Native Advertising – Surreptitious advertising with a difference

Chameleon
Graphic:Caroline Granycome

Native advertising was one of the trends on the dmexco. This advertising hides content which was written for the sponsors and is not recognisable right away. It sounds like the golden goose of the marketing industry: ads which are non-intrusive and remain untouched by adblockers.
 
 

 

Down with the evil adblockers!

Through adblockers, banners and other advertisements on webpages are simply not displayed. Millions slip through the fingers of the advertising industry. A simple answer to this browser extension could be native advertising. Articles are sponsored by companies, organisations or movements. In this case, the contents is not directly promotive and the product is often not even named. This happens, for example, with built in videos or links to social media channels. Adblockers are powerless against this kind of advertising and the ads turn up again in news-feeds on Facebook, Twitter or Google+. Is this is future of internet advertising?
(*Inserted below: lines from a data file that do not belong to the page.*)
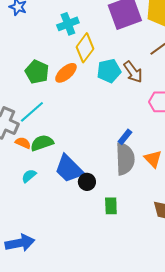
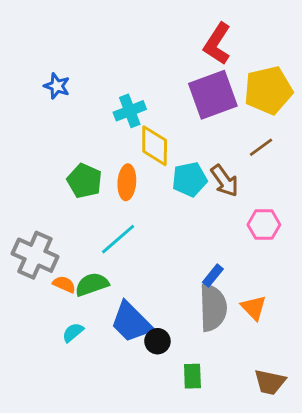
yellow diamond: (85, 48) -> (155, 146), turned -36
orange ellipse: (66, 73) -> (127, 182), turned -45
cyan line: (32, 112) -> (118, 239), moved

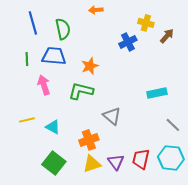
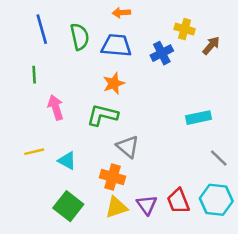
blue trapezoid: (54, 56) -> (116, 46), moved
gray triangle: (112, 116) -> (128, 147), moved
orange cross: (89, 140) -> (113, 177), turned 36
red trapezoid: (141, 159) -> (178, 201), turned -35

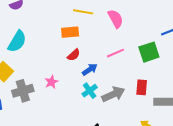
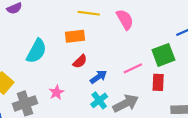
cyan semicircle: (17, 41) -> (36, 51), moved
pink line: (115, 53) -> (133, 68), moved
red rectangle: (142, 87) -> (158, 82), moved

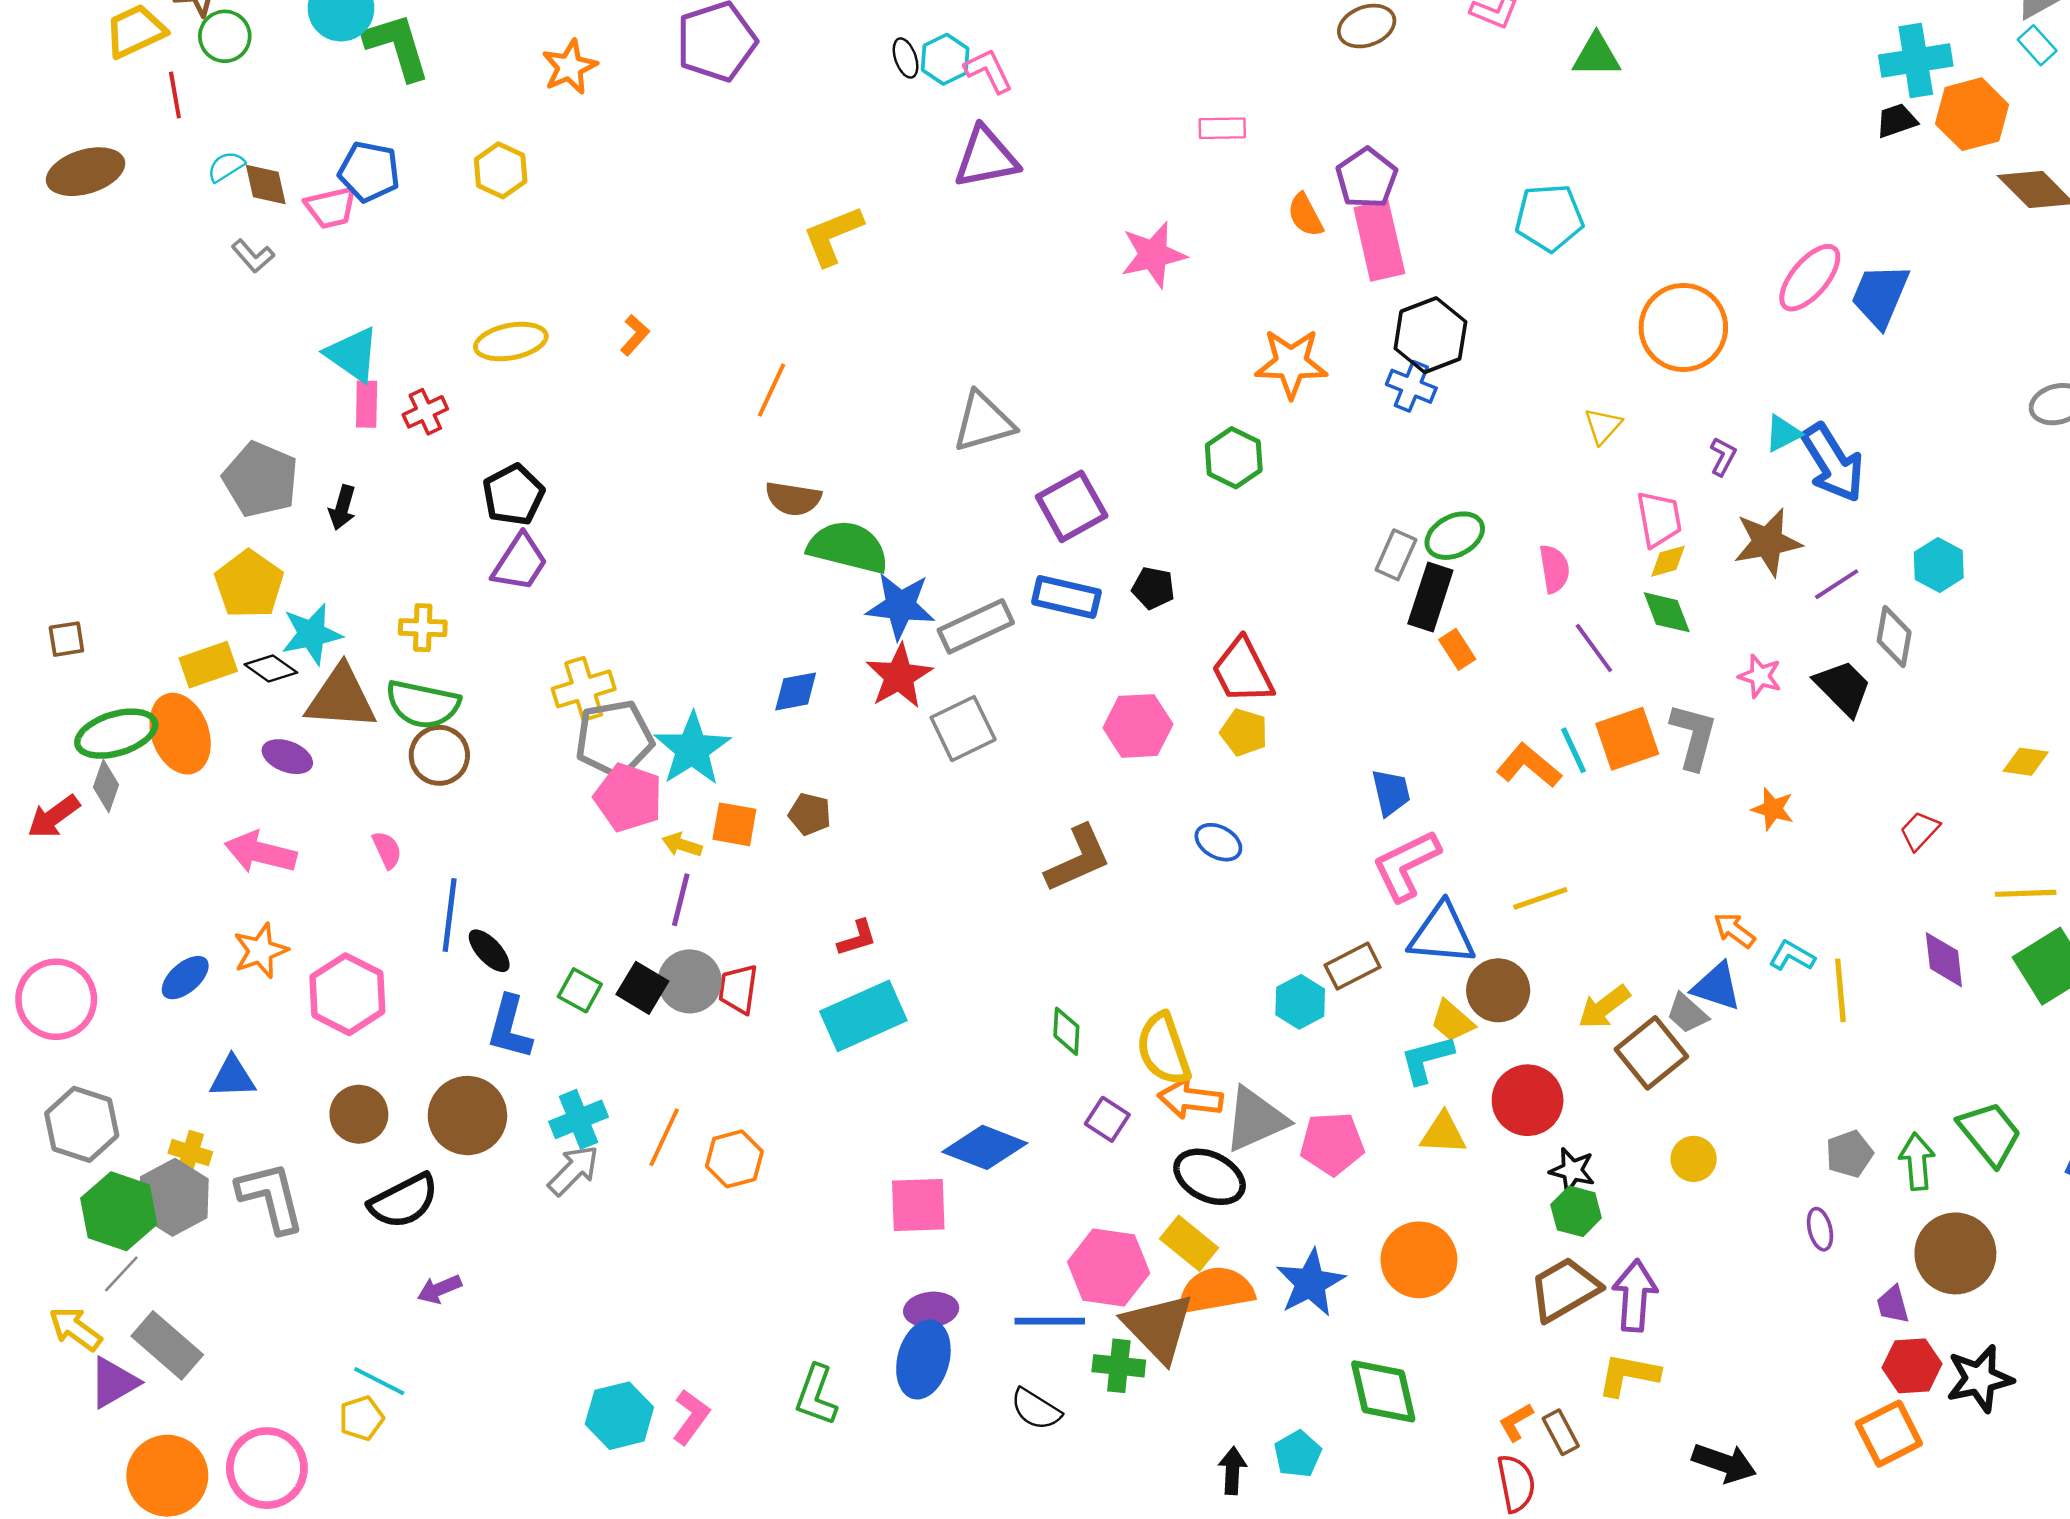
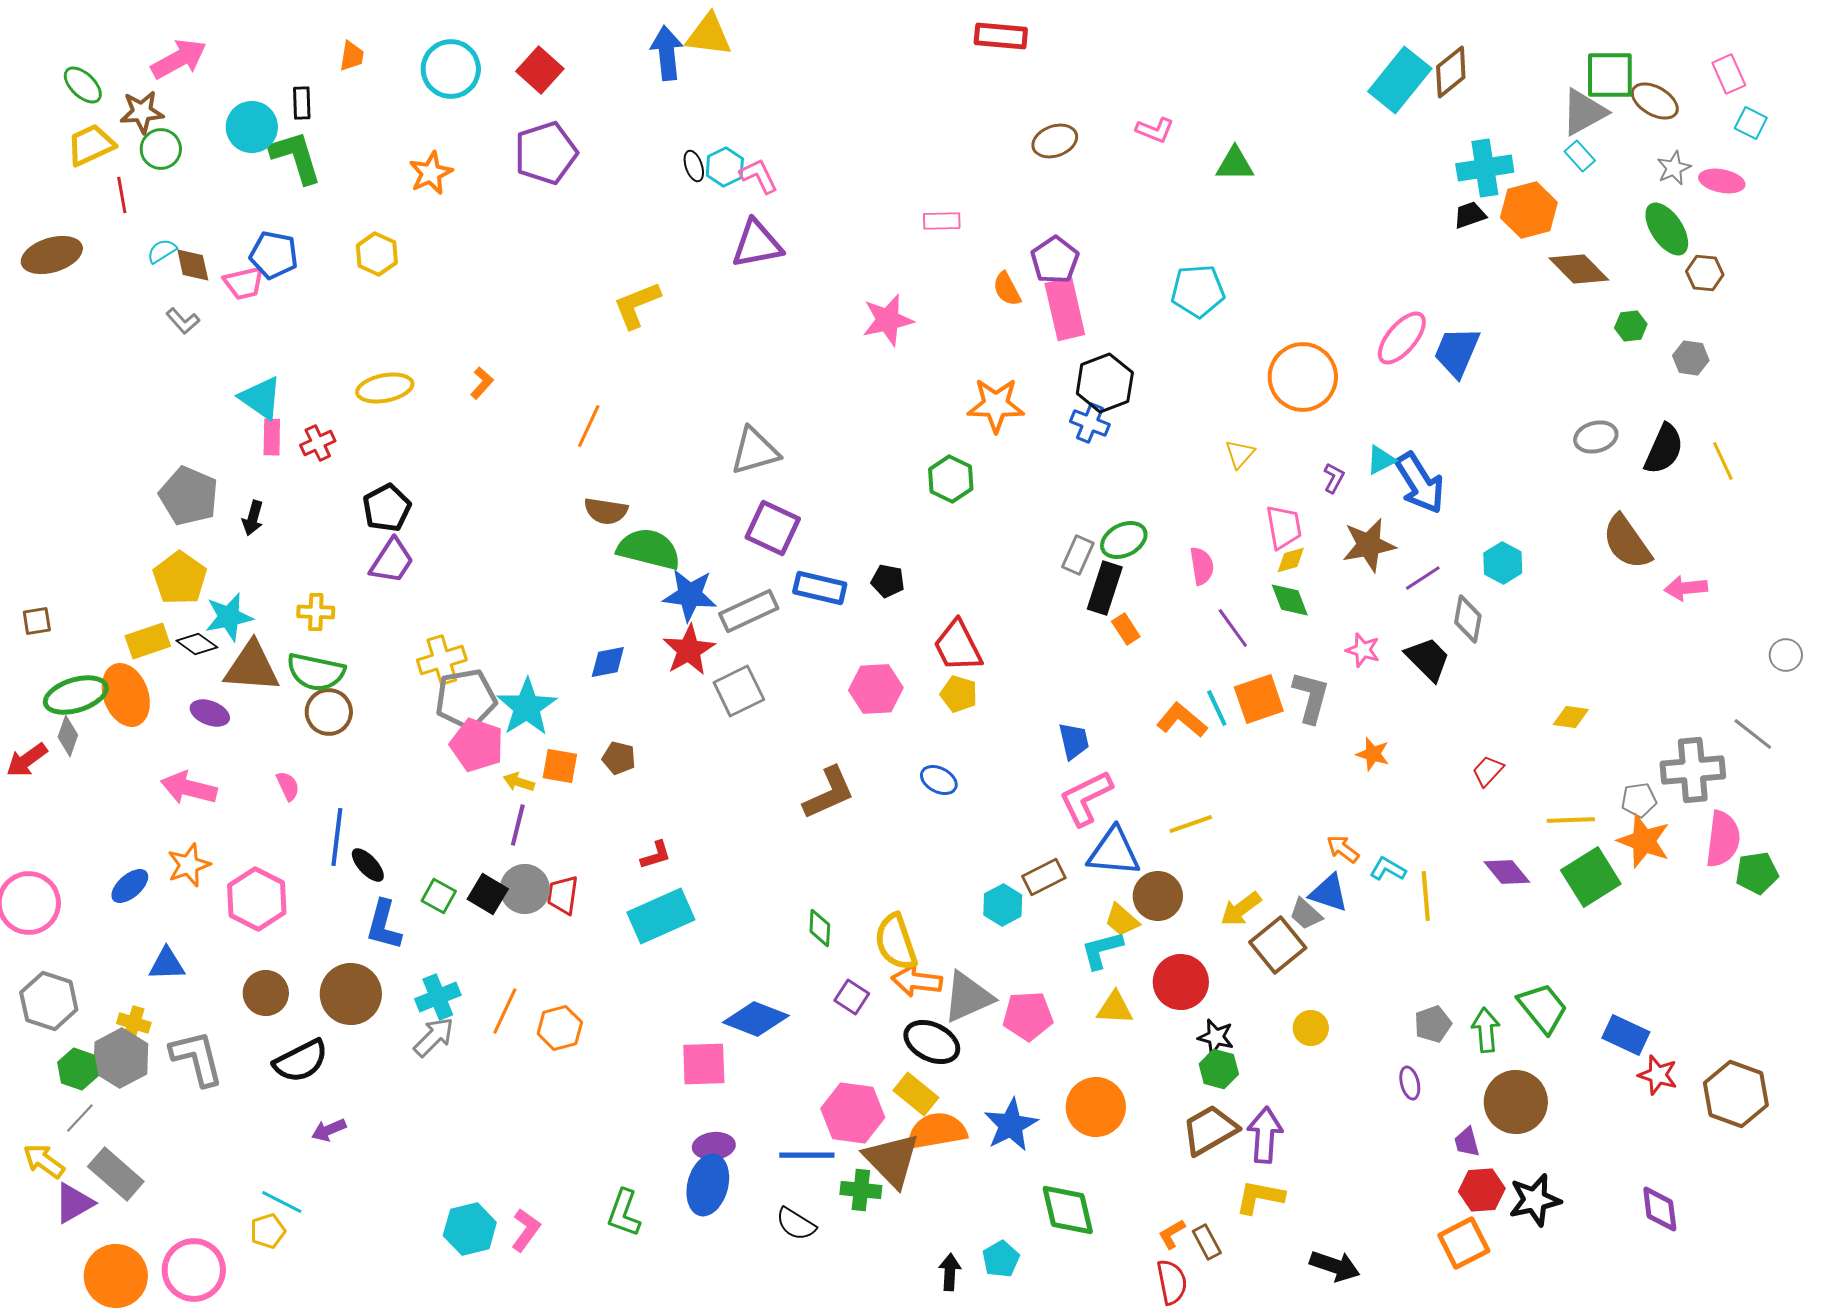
purple square: (1072, 506) -> (773, 528), moved, turned -36
purple diamond: (1944, 960) -> (1507, 872), turned -33
green hexagon: (119, 1211) -> (78, 1069), size x0.7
Morally questionable advertising

Native advertising is effective, but raises some moral questions: Does it still have anything to do with journalism when the content of an article is no longer critical, but bought? Comedian John Oliver hits the nail on the head when it comes to the critique of surreptitious advertising

“We camouflage your ads!” – surreptitious advertising with a difference. Native advertising is an efficient, but highly questionable reaction to the increasing use of adblockers. Buzzfeedexemplifies how a portal, completely geared to native advertising can work. The quality of the journalism however, leaves a lot to be desired.